Erkan mengetuk pintu kamar Haira. Dalam hitungan detik, gadis itu membuka pintunya.
"Kamu disuruh ke kamar tuan Mirza, sekarang juga," ucap Erkan seperti perintah Mirza lewat sambungan telepon.
Haira berlari kecil ke arah kamar Mirza. Pintu sedikit terbuka, ia langsung masuk tanpa mengetuk.
Suara gemericik air terdengar jelas dari arah kamar mandi. Haira menatap baju Mirza yang teronggok di lantai.

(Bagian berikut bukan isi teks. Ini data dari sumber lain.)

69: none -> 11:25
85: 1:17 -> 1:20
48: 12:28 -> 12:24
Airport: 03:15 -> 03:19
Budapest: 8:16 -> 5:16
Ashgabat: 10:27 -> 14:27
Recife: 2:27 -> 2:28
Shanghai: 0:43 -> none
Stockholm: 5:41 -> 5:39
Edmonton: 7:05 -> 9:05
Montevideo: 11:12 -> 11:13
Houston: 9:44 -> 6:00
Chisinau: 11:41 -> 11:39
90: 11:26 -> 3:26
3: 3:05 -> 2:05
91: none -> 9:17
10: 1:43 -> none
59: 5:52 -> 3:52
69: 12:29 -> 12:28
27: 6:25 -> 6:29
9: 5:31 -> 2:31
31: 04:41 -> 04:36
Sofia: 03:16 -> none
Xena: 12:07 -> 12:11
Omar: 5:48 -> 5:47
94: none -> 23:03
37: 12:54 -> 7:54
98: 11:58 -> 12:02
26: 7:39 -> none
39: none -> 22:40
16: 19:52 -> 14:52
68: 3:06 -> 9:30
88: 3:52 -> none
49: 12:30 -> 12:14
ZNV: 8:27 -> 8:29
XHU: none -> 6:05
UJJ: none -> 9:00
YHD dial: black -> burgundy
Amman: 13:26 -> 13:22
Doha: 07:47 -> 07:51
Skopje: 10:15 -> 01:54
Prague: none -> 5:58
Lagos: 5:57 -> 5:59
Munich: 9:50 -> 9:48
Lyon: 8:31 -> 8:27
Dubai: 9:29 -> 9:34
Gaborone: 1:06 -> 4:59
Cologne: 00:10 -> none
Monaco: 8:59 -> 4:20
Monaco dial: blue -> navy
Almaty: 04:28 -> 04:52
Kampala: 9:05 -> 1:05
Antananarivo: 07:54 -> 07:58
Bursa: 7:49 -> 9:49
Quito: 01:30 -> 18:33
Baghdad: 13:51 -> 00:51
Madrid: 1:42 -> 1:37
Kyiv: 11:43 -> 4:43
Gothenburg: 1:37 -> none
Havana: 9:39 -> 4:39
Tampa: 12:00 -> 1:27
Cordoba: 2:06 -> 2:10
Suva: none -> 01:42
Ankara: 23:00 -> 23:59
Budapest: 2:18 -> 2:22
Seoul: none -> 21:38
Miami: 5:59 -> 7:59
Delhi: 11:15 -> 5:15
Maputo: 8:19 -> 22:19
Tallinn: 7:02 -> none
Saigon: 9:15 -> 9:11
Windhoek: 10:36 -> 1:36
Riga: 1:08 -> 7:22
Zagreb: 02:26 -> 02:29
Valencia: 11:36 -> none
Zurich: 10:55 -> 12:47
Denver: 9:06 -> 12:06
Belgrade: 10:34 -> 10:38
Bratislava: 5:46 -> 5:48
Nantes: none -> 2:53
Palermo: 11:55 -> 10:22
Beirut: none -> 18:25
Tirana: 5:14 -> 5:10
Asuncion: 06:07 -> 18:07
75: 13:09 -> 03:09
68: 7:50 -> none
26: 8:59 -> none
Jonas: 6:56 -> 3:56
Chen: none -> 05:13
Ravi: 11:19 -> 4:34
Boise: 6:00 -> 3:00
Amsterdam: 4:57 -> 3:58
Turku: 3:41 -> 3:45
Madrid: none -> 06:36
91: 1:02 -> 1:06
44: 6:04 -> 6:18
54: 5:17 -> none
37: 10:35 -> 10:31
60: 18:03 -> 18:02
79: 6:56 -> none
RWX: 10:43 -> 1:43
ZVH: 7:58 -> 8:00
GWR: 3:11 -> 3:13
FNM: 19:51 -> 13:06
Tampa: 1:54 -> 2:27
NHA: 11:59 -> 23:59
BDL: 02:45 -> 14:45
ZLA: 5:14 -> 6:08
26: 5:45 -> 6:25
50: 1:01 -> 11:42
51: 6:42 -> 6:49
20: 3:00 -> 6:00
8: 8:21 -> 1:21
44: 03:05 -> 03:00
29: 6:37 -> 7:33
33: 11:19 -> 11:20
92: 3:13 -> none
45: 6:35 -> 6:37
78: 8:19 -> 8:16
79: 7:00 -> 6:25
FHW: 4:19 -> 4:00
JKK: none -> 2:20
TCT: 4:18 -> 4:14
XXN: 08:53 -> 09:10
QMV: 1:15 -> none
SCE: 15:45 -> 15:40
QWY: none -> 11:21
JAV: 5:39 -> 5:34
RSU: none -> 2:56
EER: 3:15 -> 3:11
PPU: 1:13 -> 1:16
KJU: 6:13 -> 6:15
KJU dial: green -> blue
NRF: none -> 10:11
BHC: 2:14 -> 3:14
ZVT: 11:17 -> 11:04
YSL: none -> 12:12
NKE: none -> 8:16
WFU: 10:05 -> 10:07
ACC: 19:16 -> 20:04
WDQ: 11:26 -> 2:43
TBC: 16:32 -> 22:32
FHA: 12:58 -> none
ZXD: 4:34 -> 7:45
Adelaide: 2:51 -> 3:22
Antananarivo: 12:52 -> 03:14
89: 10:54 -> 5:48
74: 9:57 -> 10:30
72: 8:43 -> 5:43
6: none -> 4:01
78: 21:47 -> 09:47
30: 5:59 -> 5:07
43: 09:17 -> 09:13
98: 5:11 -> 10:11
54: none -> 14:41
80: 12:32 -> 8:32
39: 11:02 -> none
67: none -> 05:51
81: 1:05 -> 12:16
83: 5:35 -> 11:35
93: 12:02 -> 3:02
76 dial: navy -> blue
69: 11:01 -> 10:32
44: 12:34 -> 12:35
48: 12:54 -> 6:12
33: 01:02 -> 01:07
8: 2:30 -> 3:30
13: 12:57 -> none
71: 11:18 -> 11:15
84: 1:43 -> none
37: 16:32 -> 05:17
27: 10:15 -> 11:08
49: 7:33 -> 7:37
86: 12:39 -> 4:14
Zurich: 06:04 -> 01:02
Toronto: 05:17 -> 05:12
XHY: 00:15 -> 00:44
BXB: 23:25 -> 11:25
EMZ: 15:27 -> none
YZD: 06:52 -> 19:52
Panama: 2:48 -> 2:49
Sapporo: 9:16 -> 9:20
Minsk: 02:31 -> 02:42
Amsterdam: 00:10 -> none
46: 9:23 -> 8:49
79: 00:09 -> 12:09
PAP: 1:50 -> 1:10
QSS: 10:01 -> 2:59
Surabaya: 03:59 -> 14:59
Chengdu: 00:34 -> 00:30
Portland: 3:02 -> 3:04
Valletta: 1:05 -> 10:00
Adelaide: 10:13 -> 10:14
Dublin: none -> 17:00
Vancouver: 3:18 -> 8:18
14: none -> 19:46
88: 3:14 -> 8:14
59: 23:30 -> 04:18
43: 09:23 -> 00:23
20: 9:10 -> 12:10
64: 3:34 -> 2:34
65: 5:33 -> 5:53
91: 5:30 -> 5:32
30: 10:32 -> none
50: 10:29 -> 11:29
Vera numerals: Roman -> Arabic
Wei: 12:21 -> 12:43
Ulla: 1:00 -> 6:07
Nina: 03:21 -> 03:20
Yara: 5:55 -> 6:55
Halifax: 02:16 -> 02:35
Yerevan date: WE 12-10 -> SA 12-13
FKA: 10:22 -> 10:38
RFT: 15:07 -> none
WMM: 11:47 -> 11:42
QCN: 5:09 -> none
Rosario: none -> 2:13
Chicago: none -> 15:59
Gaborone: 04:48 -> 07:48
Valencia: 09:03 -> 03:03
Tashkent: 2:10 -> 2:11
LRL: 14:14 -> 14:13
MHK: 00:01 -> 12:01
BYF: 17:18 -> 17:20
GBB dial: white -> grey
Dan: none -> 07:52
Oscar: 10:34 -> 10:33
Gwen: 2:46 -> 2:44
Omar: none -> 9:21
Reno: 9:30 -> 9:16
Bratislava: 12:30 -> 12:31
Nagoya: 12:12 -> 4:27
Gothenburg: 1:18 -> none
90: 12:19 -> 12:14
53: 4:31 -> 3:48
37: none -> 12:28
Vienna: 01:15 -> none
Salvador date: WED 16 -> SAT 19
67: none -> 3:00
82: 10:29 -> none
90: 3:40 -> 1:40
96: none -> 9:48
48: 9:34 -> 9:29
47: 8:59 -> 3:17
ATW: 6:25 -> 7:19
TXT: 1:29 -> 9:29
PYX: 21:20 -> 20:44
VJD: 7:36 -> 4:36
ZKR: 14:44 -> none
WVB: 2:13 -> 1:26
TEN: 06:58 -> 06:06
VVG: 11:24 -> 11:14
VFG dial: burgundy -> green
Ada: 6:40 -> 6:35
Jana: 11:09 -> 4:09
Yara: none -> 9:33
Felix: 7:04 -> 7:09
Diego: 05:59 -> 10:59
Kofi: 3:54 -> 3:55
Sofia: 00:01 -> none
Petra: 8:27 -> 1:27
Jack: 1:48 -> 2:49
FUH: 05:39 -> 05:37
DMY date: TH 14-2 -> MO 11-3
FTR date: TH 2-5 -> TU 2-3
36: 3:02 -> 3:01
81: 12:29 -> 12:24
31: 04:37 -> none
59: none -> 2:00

Memungutnya satu persatu dan meletakkannya di keranjang kotor.
"Aku tahu kamu sudah berada di kamarku." Suara bariton mengejutkan Haira yang nampak melamun.
"Cepat ke sini! Ambilkan sabun!" pinta Mirza dengan suara lantang.
Apa-apaan, ngapain dia menyuruhku ke kamar mandi, kalau dia telanjang bagaimana?
Deg deg deg
Detakan jantung Haira tak karuan, ia tak bisa membayangkan jika mata sucinya harus ternodai dengan tubuh Mirza yang pastinya sempurna.
"Cepat!" teriak Mirza membuat Haira tersentak.
"I… iya, Tuan."
Haira berjalan ragu mendekati pintu kamar mandi. Tangannya gemetar saat satu kakinya melangkah masuk. Baru satu langkah, sebuah tangan kekar menarik tubuhnya dari samping.